The 26-year-old was a standout for Japan at the 2019 World Cup as he helped them reach the quarter-finals of the tournament for the first time in their history through his heavy ball-carrying, tremendous work ethic and safety at the set piece.
Capable of filling all three loose forward roles, as well as in the second row, Himeno won’t be available for the Highlanders until a few weeks into Super Rugby Aotearoa, but he is bound to make a mighty impact once he gets his chance.
8) Marino Mikaele-Tu’u (Highlanders)
Like Wilson and Sotutu, 2020 was a breakout season for Highlanders youngster Marino Mikaele-Tu’u, who spent the prior couple of seasons beforehand biding his time behind the likes of Luke Whitelock and Elliot Dixon.
The 23-year-old’s patience was well-rewarded, though, as he proved himself as one of New Zealand’s best attacking forwards throughout Super Rugby Aotearoa.
While that earned him the starting No. 8 role all of last year, such luxuries will be harder to come by in 2021 given the Highlanders’ strong off-season recruitment in the loose forwards.
However, if given the chance to impress early on, it may be the new and returning faces who will have the uphill battle of trying to snare a starting role of Mikaele-Tu’u.

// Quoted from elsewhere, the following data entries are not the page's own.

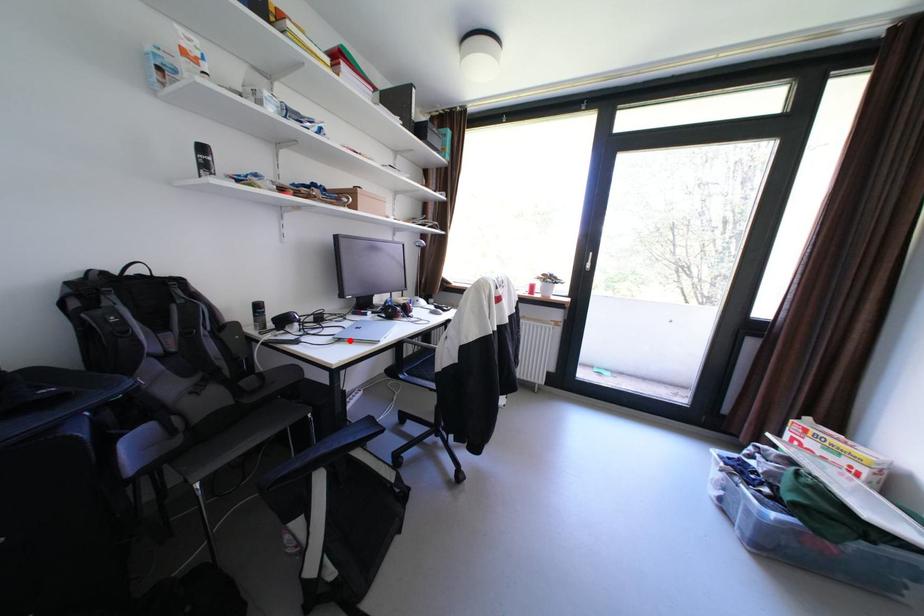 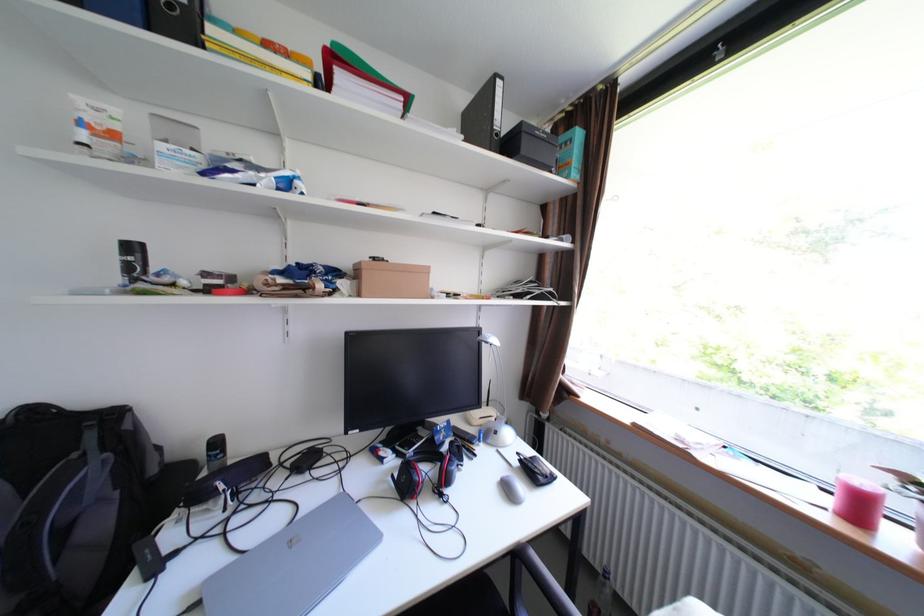 Find the pixel in the second image that matches the highlighted location in the first image.

(208, 604) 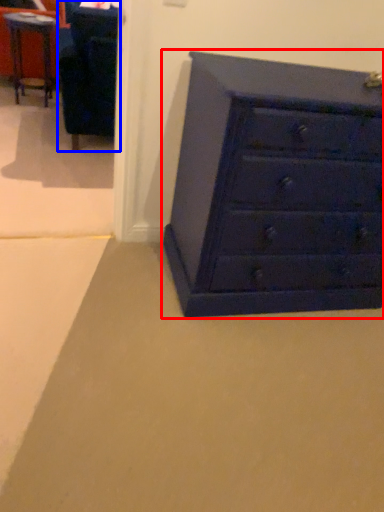 Question: Which point is closer to the camera, chest of drawers (highlighted by a red box) or furniture (highlighted by a blue box)?

Choices:
 (A) chest of drawers
 (B) furniture

Answer: (A) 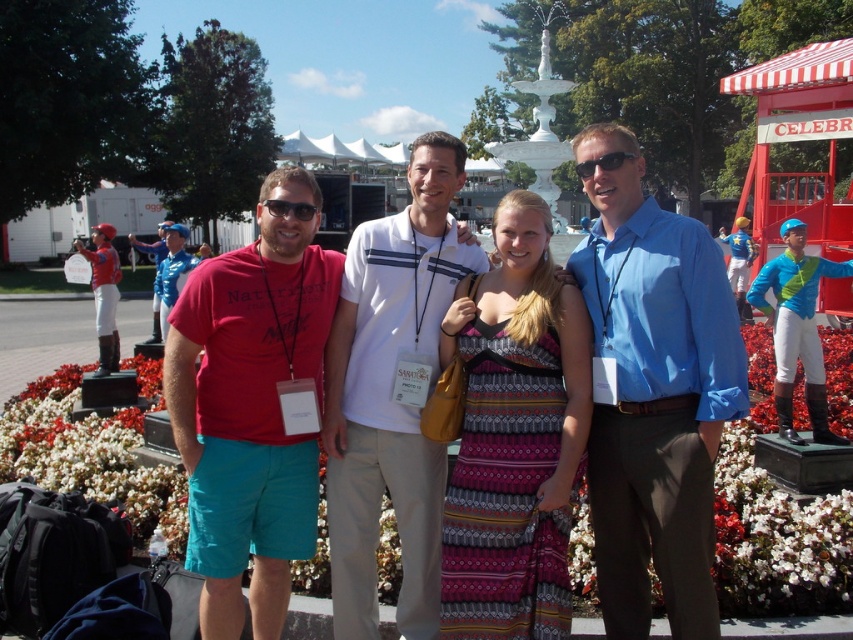 What do you see at coordinates (653, 392) in the screenshot? The image size is (853, 640). I see `blue cotton shirt at center` at bounding box center [653, 392].

Does blue cotton shirt at center have a lesser width compared to patterned fabric dress at center?

Incorrect, blue cotton shirt at center's width is not less than patterned fabric dress at center's.

Is point (659, 403) less distant than point (537, 577)?

Yes, point (659, 403) is closer to viewer.

You are a GUI agent. You are given a task and a screenshot of the screen. Output one action in this format:
    pyautogui.click(x=<x>, y=<y>)
    Task: Click on the blue cotton shirt at center
    This screenshot has height=640, width=853.
    Given the screenshot: What is the action you would take?
    pyautogui.click(x=653, y=392)

Is matte red t-shirt at center smaller than patterned fabric dress at center?

Incorrect, matte red t-shirt at center is not smaller in size than patterned fabric dress at center.

This screenshot has height=640, width=853. What do you see at coordinates (252, 404) in the screenshot?
I see `matte red t-shirt at center` at bounding box center [252, 404].

Image resolution: width=853 pixels, height=640 pixels. What do you see at coordinates (252, 404) in the screenshot?
I see `matte red t-shirt at center` at bounding box center [252, 404].

Locate an element on the screen. The height and width of the screenshot is (640, 853). matte red t-shirt at center is located at coordinates (252, 404).

Does blue cotton shirt at center have a larger size compared to matte red t-shirt at center?

Yes, blue cotton shirt at center is bigger than matte red t-shirt at center.

Is point (714, 358) more distant than point (277, 348)?

No, it is not.

Between point (685, 566) and point (329, 252), which one is positioned in front?

Positioned in front is point (685, 566).

Locate an element on the screen. blue cotton shirt at center is located at coordinates (653, 392). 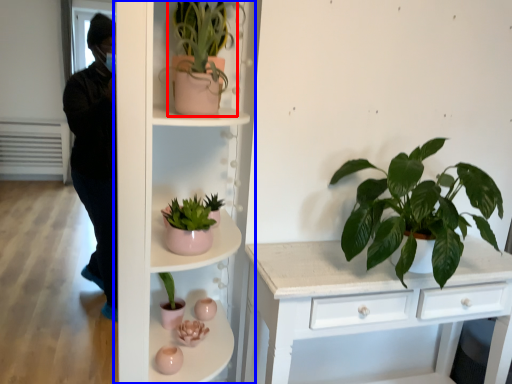 Question: Which of the following is the closest to the observer, houseplant (highlighted by a red box) or shelf (highlighted by a blue box)?

Choices:
 (A) houseplant
 (B) shelf

Answer: (B) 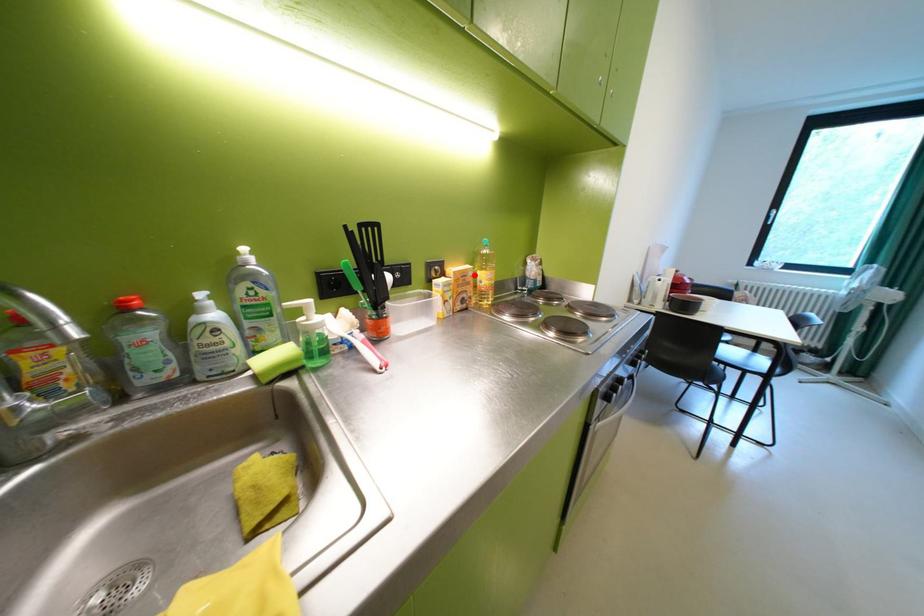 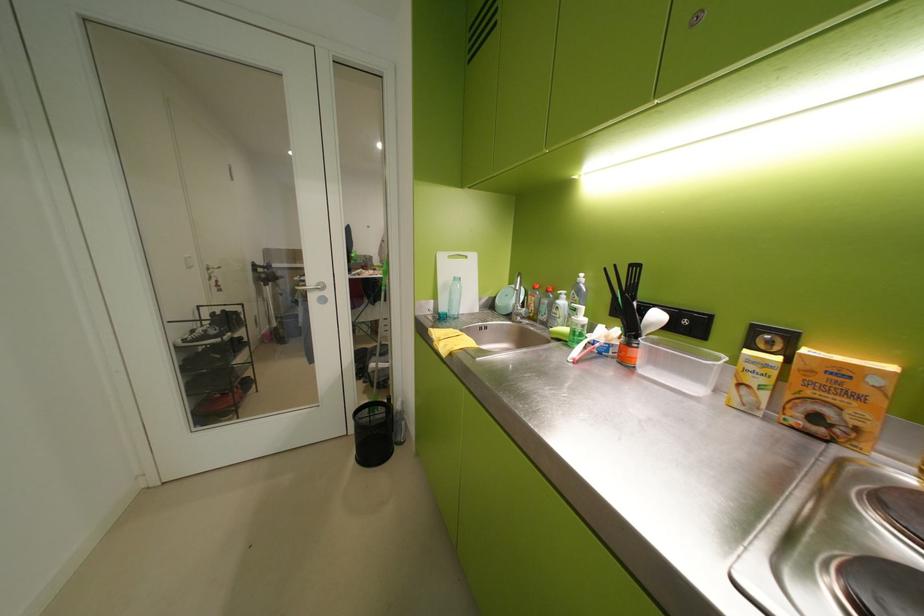 In the second image, find the point that corresponds to the highlighted location in the first image.

(852, 373) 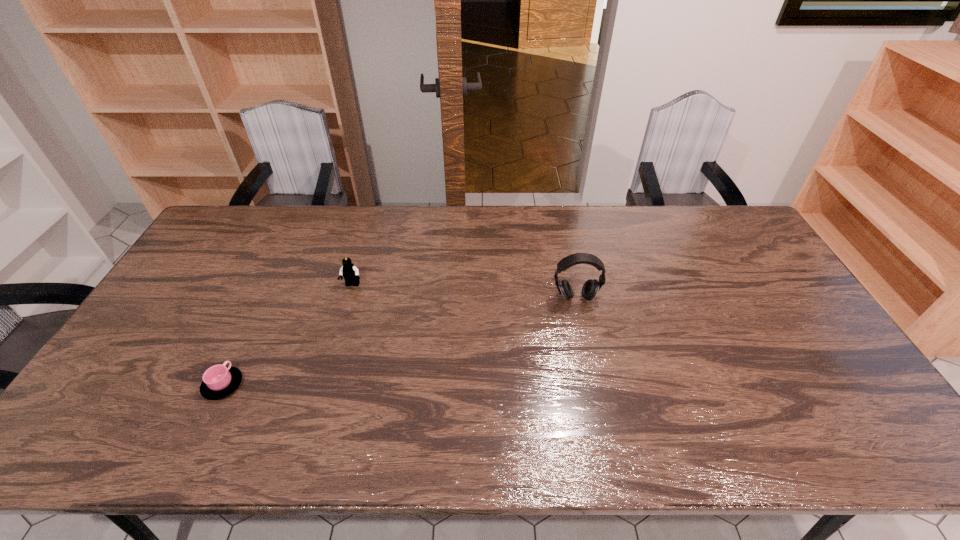 This screenshot has height=540, width=960. Identify the location of the rightmost object. (590, 288).

Locate an element on the screen. This screenshot has height=540, width=960. the second nearest object is located at coordinates (590, 288).

The width and height of the screenshot is (960, 540). I want to click on the second tallest object, so click(350, 273).

Where is `Lego`? The image size is (960, 540). Lego is located at coordinates (350, 273).

This screenshot has width=960, height=540. What are the coordinates of `the shortest object` in the screenshot? It's located at (219, 381).

Find the location of a particular element. cup is located at coordinates (219, 381).

What are the coordinates of `free space located on the ear cups of the rightmost object` in the screenshot? It's located at (582, 329).

This screenshot has height=540, width=960. What are the coordinates of `blank space located 0.290m on the front-facing side of the Lego` in the screenshot? It's located at coord(327,368).

What are the coordinates of `vacant space located 0.110m on the side with the handle of the shortest object` in the screenshot? It's located at (247, 336).

This screenshot has height=540, width=960. In order to click on free space located on the side with the handle of the shortest object in this screenshot , I will do `click(270, 288)`. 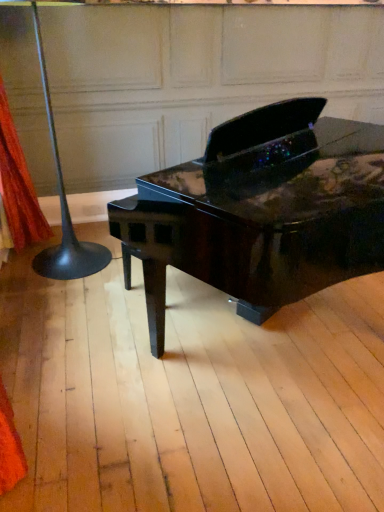 Question: Does glossy black piano at center lie behind orange fabric at left?

Choices:
 (A) no
 (B) yes

Answer: (A)

Question: Is orange fabric at left completely or partially inside glossy black piano at center?

Choices:
 (A) yes
 (B) no

Answer: (B)

Question: Is glossy black piano at center smaller than orange fabric at left?

Choices:
 (A) yes
 (B) no

Answer: (B)

Question: Can you confirm if glossy black piano at center is bigger than orange fabric at left?

Choices:
 (A) yes
 (B) no

Answer: (A)

Question: From a real-world perspective, is glossy black piano at center located beneath orange fabric at left?

Choices:
 (A) yes
 (B) no

Answer: (A)

Question: Is black glossy floor lamp at left situated inside glossy black piano at center or outside?

Choices:
 (A) inside
 (B) outside

Answer: (B)

Question: Is black glossy floor lamp at left taller or shorter than glossy black piano at center?

Choices:
 (A) short
 (B) tall

Answer: (B)

Question: Considering the positions of black glossy floor lamp at left and glossy black piano at center in the image, is black glossy floor lamp at left wider or thinner than glossy black piano at center?

Choices:
 (A) wide
 (B) thin

Answer: (B)

Question: Is point (41, 65) closer or farther from the camera than point (347, 166)?

Choices:
 (A) farther
 (B) closer

Answer: (A)

Question: From the image's perspective, relative to orange fabric at left, is black glossy floor lamp at left above or below?

Choices:
 (A) below
 (B) above

Answer: (A)

Question: Considering the positions of black glossy floor lamp at left and orange fabric at left in the image, is black glossy floor lamp at left wider or thinner than orange fabric at left?

Choices:
 (A) wide
 (B) thin

Answer: (A)

Question: From a real-world perspective, relative to orange fabric at left, is black glossy floor lamp at left vertically above or below?

Choices:
 (A) below
 (B) above

Answer: (A)

Question: Considering the positions of black glossy floor lamp at left and orange fabric at left in the image, is black glossy floor lamp at left taller or shorter than orange fabric at left?

Choices:
 (A) short
 (B) tall

Answer: (B)

Question: Considering the positions of glossy black piano at center and black glossy floor lamp at left in the image, is glossy black piano at center bigger or smaller than black glossy floor lamp at left?

Choices:
 (A) big
 (B) small

Answer: (A)

Question: Looking at their shapes, would you say glossy black piano at center is wider or thinner than black glossy floor lamp at left?

Choices:
 (A) thin
 (B) wide

Answer: (B) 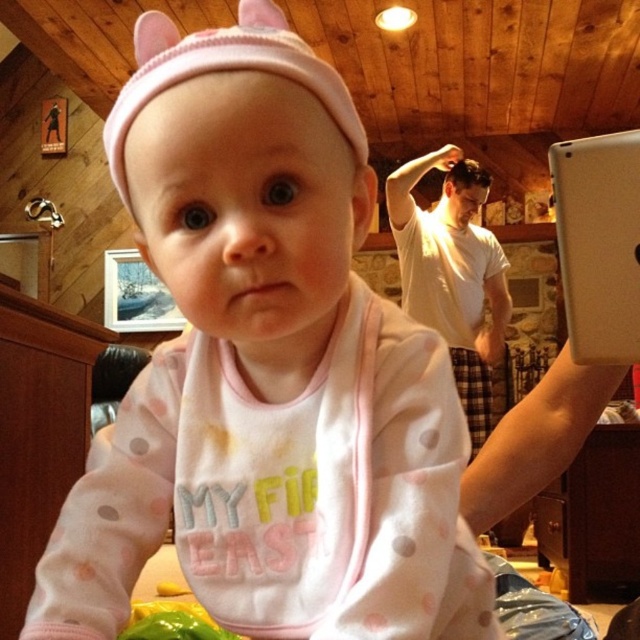 You are standing in the cozy indoor setting described. You notice two points marked in the scene. Which point is closer to you, point (308,516) or point (595,284)?

Point (308,516) is in front of point (595,284), so it is closer to you.

In the scene shown: You are a tailor measuring fabrics for a baby. You have two items to work on today. The first is the pink fabric bib at center, and the second is the pink knit hat at upper center. Which item requires more vertical fabric space when laying it out flat?

The pink fabric bib at center requires more vertical fabric space because it has a greater height compared to the pink knit hat at upper center.

You are a delivery person holding a package that requires a signature. You need to place it on the white matte tablet at upper right, which is 66.85 centimeters away from you. Can you reach it without moving your position?

The white matte tablet at upper right is 66.85 centimeters from the viewer. Since the average human arm length is about 60 centimeters, you may need to stretch slightly but it should be reachable if you extend your arm fully. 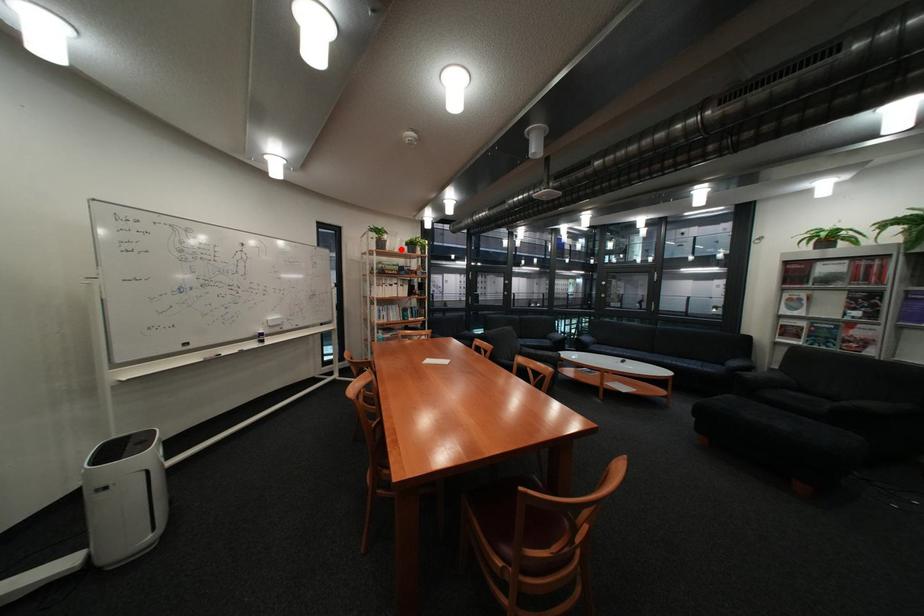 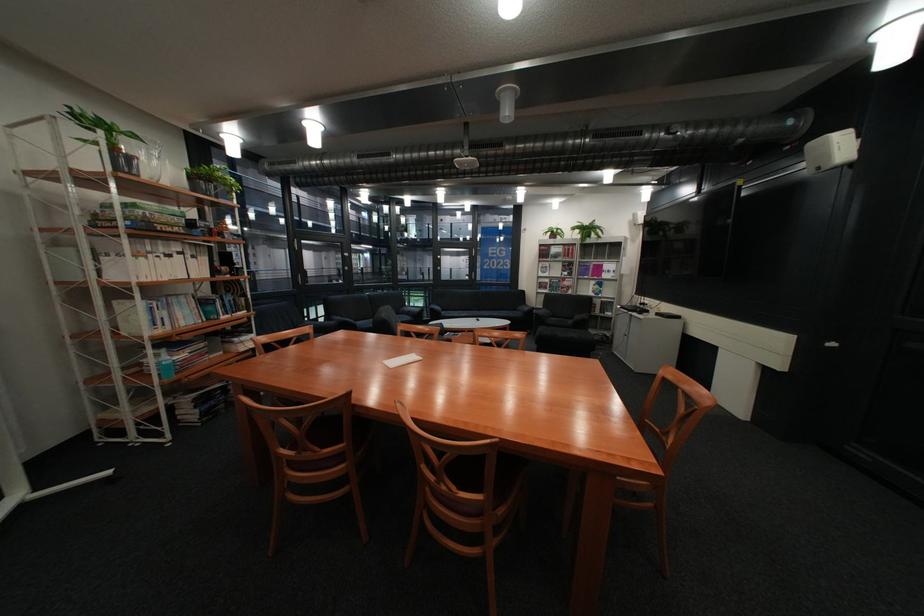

9) Liam Squire (Highlanders)
Remarkably the third Highlanders player to feature on this list, Liam Squire has returned to the franchise he established himself as New Zealand’s heir apparent to Jerome Kaino as the bone-rattling enforcer of the All Blacks.
The only problem was the 29-year-old wasn’t in the right frame of mind or physical condition after three impressive years between 2016 and 2018, which led to a move to Japan ahead of the 2020 Top League season.
Now refreshed and ready for action, Squire – who is more often a blindside flanker, but had his vote split between here and the flanker rankings by our writers – is primed to reclaim his place in the national squad.
10) Tom Sanders (Crusaders)
After moving to the Crusaders from the Chiefs in 2018, Tom Sanders has been in a tight tussle with Douglas for the No. 8 jersey since the defection of Read to Japan at the end of 2019.
Who is the better option at the back of the scrum is up for debate, but it has to be said the 27-year-old caught the eye for the reigning Super Rugby Aotearoa champions last year, to the point where he earned selection for the North vs South clash.
Unfortunately, though, a cheek fracture has left Sanders sidelined for between eight-to-10 weeks, meaning he likely won’t be sighted until the Super Rugby Trans-Tasman competition.
As is usually the case, a select few players were nominated for these rankings by individual writers but failed to make the final cut.
However, some of these names – such as Akira Ioane (Blues) and Cullen Grace (Crusaders) – are likely to feature on the flanker rankings, given that’s where they predominantly play.
Others who were put forward for consideration included Pita Gus Sowakula (Chiefs), Glasgow Warriors-bound Jack Dempsey (Waratahs), Gareth Evans (Hurricanes), Luke Jacobson (Chiefs), Brynard Stander (Force) and Rob Valetini (Brumbies).